See the Murals Along Cours Julien

Perhaps the only word that fully describes Cours Julien is “trendy.” The 19th century architecture and city walls are decorated in beautiful murals and works of street art commissioned by local artists. It has a similar vibe to Miami’s bustling Wynwood District. It’s a great spot for taking photos and admiring the art. It’s only a 10-minute walk from the Vieux Port.

Explore Vieux Port

Vieux Port is one of the clear highlights of Marseille and the entire region of Provence itself. The romance of Vieux Port is apparent when you arrive. It’s an easy introduction to the city, plus you can walk around, watch the boats sail out in the harbor, or stay for a sunset. Take a ride on the Ferris wheel here for a fun vista of the entire city.

Walk Around La Joliette

This neighborhood was once falling into disarray, but today it’s been revitalized as a center for arts and culture. Close to the Cathédrale La Major and the Musée des Civilisations, the neighborhood makes for a pleasant afternoon of gallery and museum hopping.

Top Food and Drink Spots Near the Provence (Marseille) Cruise Port

Mamma Cucina

Address: 23 rue des Repenties, 13002 Marseille, France

For vegetarians, it’s hard to beat the sandwiches at Mamma Cucina. The restaurant is also known for light fare like salads, freshly baked focaccia, and other savory lunch treats.


AM par Alexandre Mazzia

Address: 9 rue Rocca, 13008 Marseille, France

AM promises a fine dining, upscale experience like you’ve never had before. Making a reservation is recommended, since space in the restaurant is limited to only 24 seats. Open for lunch and dinner, all dishes are part of a changing, chef’s choice daily menu, with different price points for different numbers of courses. 


Bistrot o'prado

Address: 1 boulevard Perier, 13008 Marseille, France

Dishes like tuna tartare and salads, savory tarts, risotto, and others comprise a simple and minimal menu at Bistrot o’prado. Don’t miss the creme brulee for dessert.

Culture & History of the Provence (Marseille) Cruise Port

Marseille has the unique distinction of being the second-largest city in France, and it’s an area that the region of Provence has become known for. Marseille has had settlements from other groups dating back to the Greek and Roman times. The tropical Mediterranean weather stays mild and the summers are warm, attracting both summer travelers and winter escapees every year. Today, Marseille is working to add substance to its style, creating new and innovative museums and opening upscale restaurants along the way. The renaissance is just beginning, starting with the Vieux Port, while Marseille continues to dance to the beat of its own drum.

Provence (Marseille) Port Facilities & Location

On a cruise, Marseille makes for an ideal port city. When you get off the ship, you’ll already be where all the action is. Shops, quaint cafes, glamorous restaurants, and umbrella-filled bar patios are all located nearby just waiting to be explored.

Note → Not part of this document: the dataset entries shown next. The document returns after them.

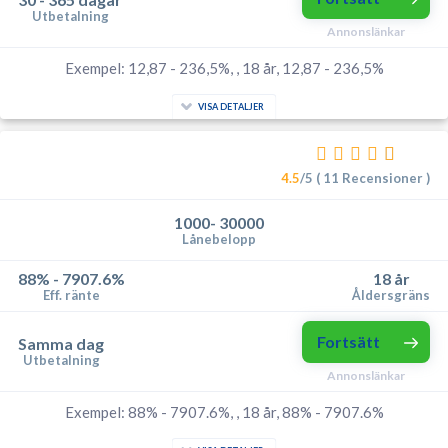
Utbetalning
Annonslänkar
Exempel: 12,87 - 236,5%, , 18 år, 12,87 - 236,5%
VISA DETALJER
4.5
/5 ( 11 Recensioner )
1000- 30000
Lånebelopp
88% - 7907.6%
18 år
Eff. ränte
Åldersgräns
Fortsätt
Samma dag
Utbetalning
Annonslänkar
Exempel: 88% - 7907.6%, , 18 år, 88% - 7907.6%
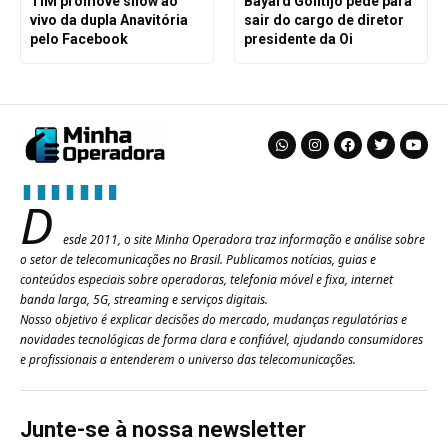
TIM promove show ao
Bayard Gontijo pede para
vivo da dupla Anavitória
sair do cargo de diretor
pelo Facebook
presidente da Oi
D
esde 2011, o site Minha Operadora traz informação e análise sobre
o setor de telecomunicações no Brasil. Publicamos notícias, guias e
conteúdos especiais sobre operadoras, telefonia móvel e fixa, internet
banda larga, 5G, streaming e serviços digitais.
Nosso objetivo é explicar decisões do mercado, mudanças regulatórias e
novidades tecnológicas de forma clara e confiável, ajudando consumidores
e profissionais a entenderem o universo das telecomunicações.
Junte-se à nossa newsletter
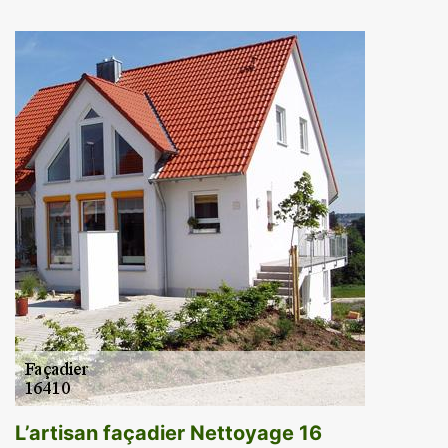
L’artisan façadier Nettoyage 16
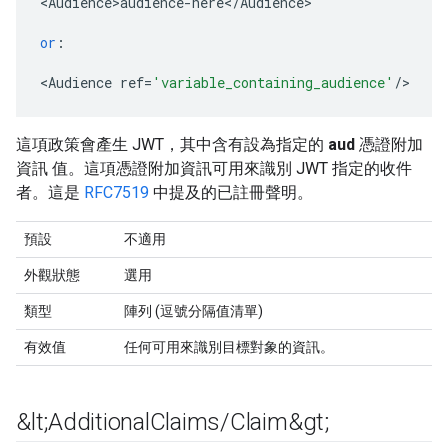
<
Audience>audience
-
here
<
/
Audience
>

or
:
<
Audience
ref
=
'variable_containing_audience'
/
>
這項政策會產生 JWT，其中含有設為指定的
aud
憑證附加
資訊 值。這項憑證附加資訊可用來識別 JWT 指定的收件
者。這是
RFC7519
中提及的已註冊聲明。
預設
不適用
外觀狀態
選用
類型
陣列 (逗號分隔值清單)
有效值
任何可用來識別目標對象的資訊。
&lt;Additional
Claims
/
Claim&gt;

Transportation in Provence (Marseille)

There’s a shuttle bus to and from Vieux Port when you arrive, and that’s how most Marseille cruise passengers arrive in the heart of the city. You’ll be well within walking distance when you get to the Vieux Port. Taxis and bike rentals are readily available for getting around. There’s also a small tourist train that takes travelers to the major sights.

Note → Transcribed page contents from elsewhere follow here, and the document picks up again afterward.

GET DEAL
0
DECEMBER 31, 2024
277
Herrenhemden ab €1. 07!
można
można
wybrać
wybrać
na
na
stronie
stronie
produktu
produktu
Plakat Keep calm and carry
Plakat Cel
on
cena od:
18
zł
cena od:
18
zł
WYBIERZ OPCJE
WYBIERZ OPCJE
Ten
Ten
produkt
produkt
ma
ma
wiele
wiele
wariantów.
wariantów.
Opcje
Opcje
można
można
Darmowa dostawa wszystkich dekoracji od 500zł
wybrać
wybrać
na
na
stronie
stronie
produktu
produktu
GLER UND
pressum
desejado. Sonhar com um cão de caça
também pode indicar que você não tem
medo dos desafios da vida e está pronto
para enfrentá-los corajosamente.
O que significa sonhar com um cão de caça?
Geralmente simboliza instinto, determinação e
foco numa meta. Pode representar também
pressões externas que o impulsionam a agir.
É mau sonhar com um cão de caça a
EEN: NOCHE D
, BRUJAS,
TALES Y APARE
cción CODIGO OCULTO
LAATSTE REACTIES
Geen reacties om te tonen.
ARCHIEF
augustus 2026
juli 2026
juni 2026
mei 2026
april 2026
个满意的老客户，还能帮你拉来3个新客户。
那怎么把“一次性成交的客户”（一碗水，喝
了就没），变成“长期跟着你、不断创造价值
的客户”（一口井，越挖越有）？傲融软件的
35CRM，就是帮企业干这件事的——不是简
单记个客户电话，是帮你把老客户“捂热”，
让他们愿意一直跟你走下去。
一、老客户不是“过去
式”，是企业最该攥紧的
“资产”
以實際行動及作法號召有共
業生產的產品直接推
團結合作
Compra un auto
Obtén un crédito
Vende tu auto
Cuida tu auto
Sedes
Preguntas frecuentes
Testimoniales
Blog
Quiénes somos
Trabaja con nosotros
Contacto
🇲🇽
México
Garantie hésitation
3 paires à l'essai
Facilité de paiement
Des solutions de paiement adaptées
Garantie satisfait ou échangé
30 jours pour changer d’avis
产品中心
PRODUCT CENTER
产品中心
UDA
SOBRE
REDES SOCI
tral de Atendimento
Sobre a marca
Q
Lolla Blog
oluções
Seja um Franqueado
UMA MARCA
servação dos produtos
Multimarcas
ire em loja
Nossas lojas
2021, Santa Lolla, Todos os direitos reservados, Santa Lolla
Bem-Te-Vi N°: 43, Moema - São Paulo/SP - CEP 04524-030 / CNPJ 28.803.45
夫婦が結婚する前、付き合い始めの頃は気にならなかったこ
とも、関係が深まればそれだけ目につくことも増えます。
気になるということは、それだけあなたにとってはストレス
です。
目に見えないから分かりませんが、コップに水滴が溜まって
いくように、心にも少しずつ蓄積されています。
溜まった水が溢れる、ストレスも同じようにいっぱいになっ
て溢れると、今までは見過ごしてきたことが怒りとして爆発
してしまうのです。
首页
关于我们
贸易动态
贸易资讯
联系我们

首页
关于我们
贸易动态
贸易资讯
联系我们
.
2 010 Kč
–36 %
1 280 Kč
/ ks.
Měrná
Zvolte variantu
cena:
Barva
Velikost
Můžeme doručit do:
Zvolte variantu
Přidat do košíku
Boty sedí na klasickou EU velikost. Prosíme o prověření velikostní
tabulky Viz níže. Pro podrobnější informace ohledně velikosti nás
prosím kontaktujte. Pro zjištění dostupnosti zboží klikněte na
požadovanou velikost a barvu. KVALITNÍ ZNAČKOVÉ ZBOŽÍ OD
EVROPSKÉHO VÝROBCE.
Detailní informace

Shopping Near the Provence (Marseille) Cruise Port

When you cruise Marseille, you’ll find plenty of shopping near Vieux Port, as well as an abundance of boutiques in the city. Shop for souvenirs by the cruise terminal or at Old Harbor's Craft Market, which specializes in the kinds of elegant French presents family members back home will love. Head to rue St-Ferréol for higher-end clothing, handbags, and chic fashions.

Local Currency & Tipping Customs

The official currency France uses is the euro, and credit and debit cards are frequently accepted here. Carrying a little bit of cash is always helpful when going to more coastal French cities, where the majority of businesses are locally owned and operated. There is usually a service charge included on your restaurant bill, which is required by law. Be sure to leave 10-15% as a tip for a taxi driver when in France. You should leave a one to two euro tip for a tour guide as well.